Exercise directions: Report, from the records below, every line where the word "κρύψει" appears.

Dataset records:
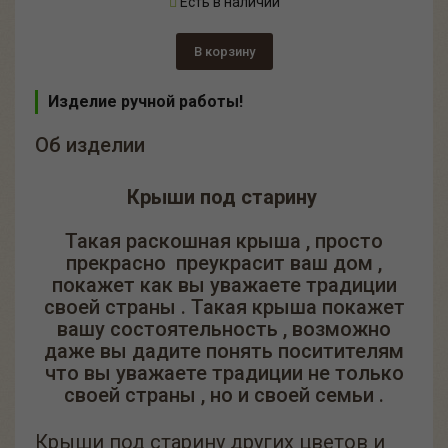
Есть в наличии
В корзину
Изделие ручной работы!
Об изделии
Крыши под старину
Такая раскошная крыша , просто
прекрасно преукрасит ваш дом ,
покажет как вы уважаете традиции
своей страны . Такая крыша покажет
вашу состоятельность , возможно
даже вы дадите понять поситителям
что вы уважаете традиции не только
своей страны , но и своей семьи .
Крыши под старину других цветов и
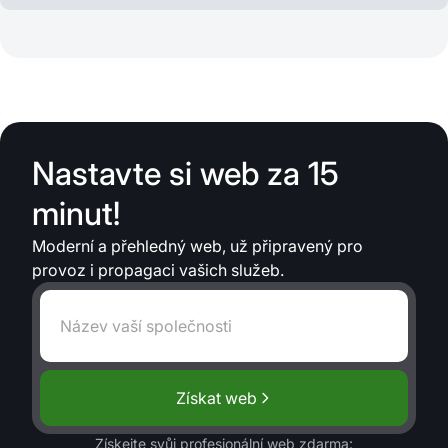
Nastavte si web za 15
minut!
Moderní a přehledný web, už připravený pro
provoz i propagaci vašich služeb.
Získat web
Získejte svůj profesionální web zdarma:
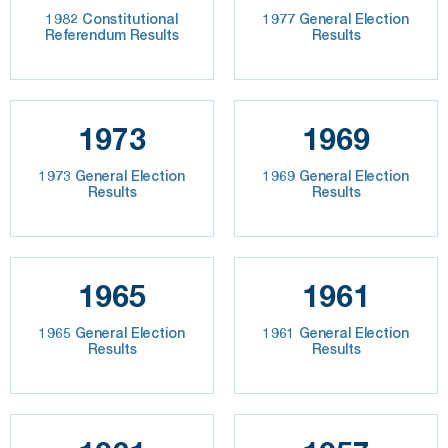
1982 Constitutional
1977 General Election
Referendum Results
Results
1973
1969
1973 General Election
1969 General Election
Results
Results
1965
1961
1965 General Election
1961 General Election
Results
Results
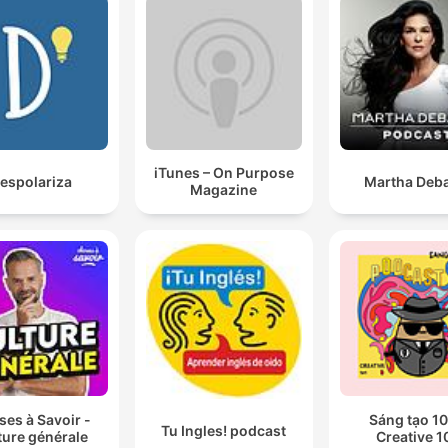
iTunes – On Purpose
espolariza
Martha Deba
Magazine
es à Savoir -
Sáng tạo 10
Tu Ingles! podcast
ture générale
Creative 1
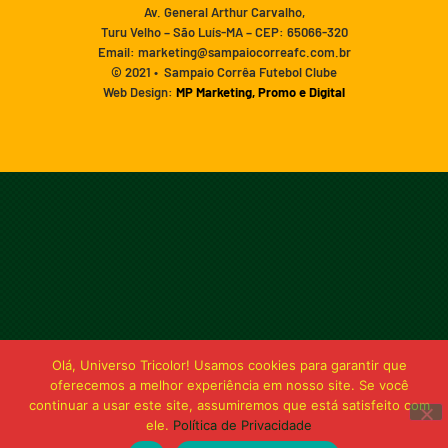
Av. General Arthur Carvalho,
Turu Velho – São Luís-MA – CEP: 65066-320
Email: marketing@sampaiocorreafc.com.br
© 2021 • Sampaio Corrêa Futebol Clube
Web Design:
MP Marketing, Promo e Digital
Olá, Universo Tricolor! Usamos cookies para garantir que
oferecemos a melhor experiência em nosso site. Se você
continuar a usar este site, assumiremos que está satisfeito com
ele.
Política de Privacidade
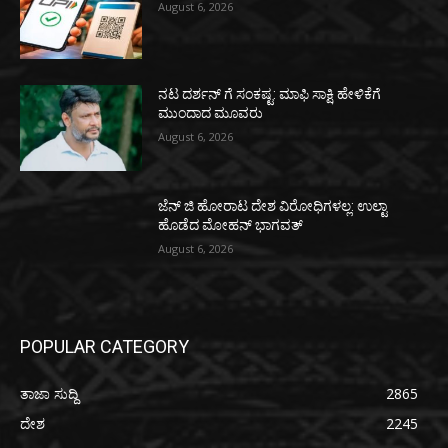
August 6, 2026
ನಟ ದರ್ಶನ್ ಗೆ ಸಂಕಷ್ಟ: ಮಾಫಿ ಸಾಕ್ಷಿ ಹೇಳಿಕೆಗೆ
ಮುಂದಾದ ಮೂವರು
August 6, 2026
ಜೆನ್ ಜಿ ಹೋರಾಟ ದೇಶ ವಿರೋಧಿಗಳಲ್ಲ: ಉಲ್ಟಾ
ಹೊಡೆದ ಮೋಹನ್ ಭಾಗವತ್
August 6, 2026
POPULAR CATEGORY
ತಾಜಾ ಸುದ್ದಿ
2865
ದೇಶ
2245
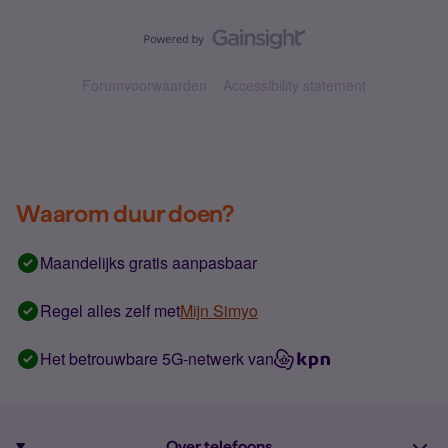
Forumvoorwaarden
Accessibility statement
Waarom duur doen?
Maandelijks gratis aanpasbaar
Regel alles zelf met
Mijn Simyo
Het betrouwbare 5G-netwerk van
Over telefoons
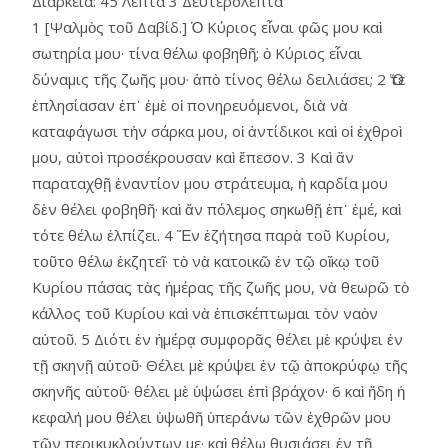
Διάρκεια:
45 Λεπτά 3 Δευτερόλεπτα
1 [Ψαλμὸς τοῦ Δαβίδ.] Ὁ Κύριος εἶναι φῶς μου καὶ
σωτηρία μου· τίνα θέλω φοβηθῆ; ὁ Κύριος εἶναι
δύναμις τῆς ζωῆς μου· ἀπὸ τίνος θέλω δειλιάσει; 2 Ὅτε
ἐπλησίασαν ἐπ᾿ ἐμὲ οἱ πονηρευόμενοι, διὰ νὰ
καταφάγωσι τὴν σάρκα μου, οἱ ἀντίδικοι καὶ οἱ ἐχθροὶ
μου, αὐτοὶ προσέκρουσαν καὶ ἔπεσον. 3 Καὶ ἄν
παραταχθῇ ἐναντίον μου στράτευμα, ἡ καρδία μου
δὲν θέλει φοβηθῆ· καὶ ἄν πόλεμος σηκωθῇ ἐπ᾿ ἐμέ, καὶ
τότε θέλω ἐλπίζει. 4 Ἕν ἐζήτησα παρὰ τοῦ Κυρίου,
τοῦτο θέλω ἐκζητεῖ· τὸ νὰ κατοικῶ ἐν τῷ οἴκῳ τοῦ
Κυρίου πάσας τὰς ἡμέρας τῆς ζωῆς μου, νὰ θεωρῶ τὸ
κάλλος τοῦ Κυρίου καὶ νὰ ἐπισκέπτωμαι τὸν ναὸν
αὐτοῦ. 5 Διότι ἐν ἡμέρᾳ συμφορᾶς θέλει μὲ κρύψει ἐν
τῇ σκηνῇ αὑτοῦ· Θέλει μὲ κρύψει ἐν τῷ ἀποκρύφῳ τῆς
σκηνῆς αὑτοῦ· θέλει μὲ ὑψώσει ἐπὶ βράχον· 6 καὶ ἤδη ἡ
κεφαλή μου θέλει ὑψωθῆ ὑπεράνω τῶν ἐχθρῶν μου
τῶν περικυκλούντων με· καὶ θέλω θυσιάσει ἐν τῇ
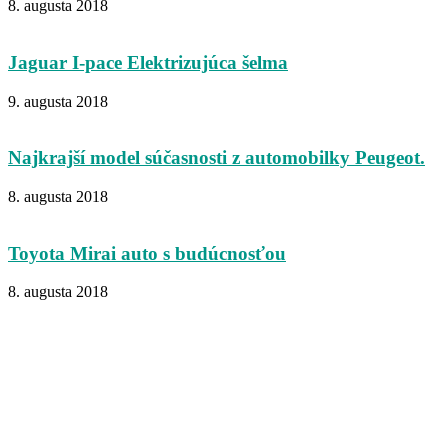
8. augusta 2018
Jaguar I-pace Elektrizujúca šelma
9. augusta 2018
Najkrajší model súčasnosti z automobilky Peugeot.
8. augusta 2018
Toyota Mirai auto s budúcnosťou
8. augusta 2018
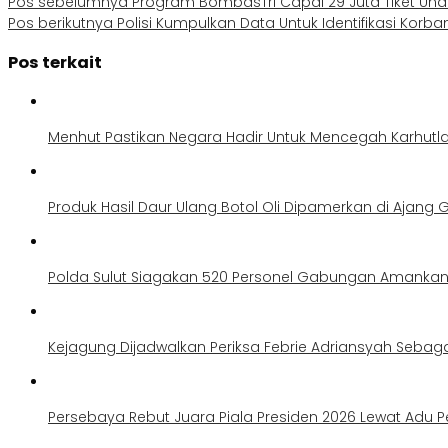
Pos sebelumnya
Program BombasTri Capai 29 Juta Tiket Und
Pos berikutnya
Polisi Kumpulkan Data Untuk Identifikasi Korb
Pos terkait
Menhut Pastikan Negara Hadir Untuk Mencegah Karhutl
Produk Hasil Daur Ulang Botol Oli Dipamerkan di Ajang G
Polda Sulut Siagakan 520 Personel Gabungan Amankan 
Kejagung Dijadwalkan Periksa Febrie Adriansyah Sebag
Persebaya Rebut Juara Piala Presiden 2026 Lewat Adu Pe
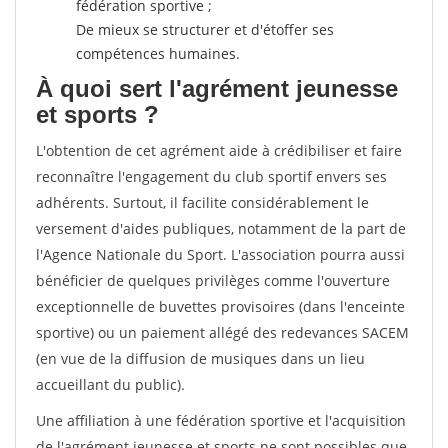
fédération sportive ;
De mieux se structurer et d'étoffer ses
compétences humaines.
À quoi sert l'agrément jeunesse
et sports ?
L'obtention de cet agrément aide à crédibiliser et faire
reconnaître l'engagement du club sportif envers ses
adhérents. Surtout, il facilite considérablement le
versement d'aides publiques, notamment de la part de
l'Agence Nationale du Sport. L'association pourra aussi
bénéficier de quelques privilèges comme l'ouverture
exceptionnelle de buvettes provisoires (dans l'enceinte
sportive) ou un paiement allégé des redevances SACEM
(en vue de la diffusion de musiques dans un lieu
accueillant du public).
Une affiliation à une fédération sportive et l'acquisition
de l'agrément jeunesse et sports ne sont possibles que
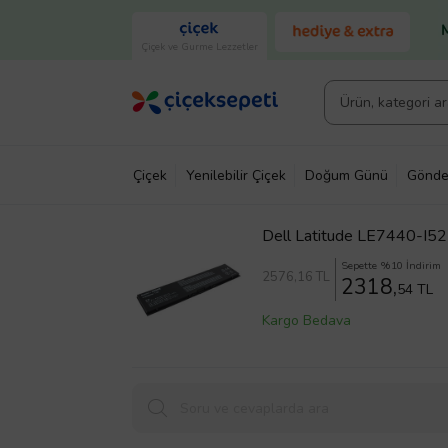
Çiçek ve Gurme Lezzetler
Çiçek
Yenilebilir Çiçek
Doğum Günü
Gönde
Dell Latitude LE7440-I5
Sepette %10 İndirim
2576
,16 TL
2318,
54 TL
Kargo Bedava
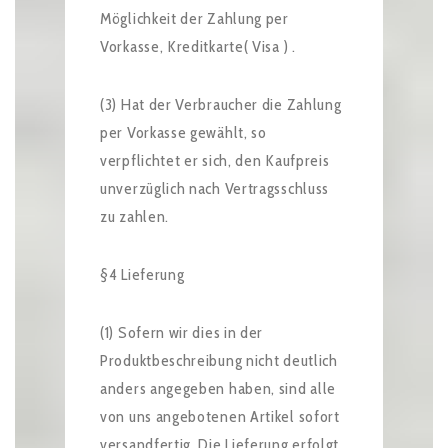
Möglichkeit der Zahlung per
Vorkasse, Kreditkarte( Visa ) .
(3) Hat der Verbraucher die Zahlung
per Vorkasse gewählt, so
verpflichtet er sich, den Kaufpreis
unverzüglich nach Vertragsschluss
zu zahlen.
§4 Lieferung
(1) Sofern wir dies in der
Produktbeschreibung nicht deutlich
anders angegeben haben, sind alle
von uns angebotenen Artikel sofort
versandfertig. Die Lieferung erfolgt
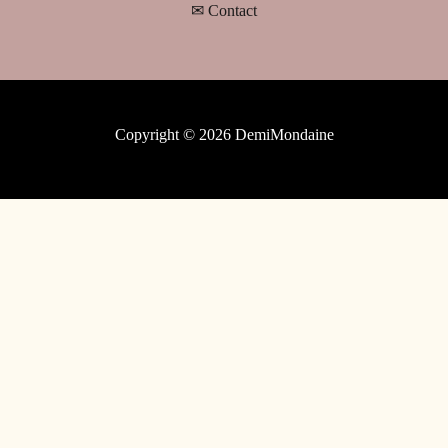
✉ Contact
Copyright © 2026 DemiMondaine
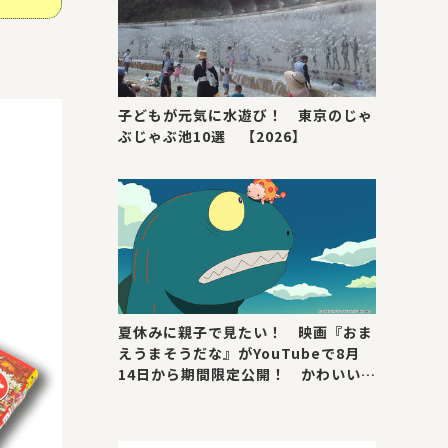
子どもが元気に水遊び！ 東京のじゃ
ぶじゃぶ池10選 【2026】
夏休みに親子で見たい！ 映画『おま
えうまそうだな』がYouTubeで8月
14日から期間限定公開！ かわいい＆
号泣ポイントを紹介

Written solution:
αὐτοῦ. 5 Διότι ἐν ἡμέρᾳ συμφορᾶς θέλει μὲ κρύψει ἐν
τῇ σκηνῇ αὑτοῦ· Θέλει μὲ κρύψει ἐν τῷ ἀποκρύφῳ τῆς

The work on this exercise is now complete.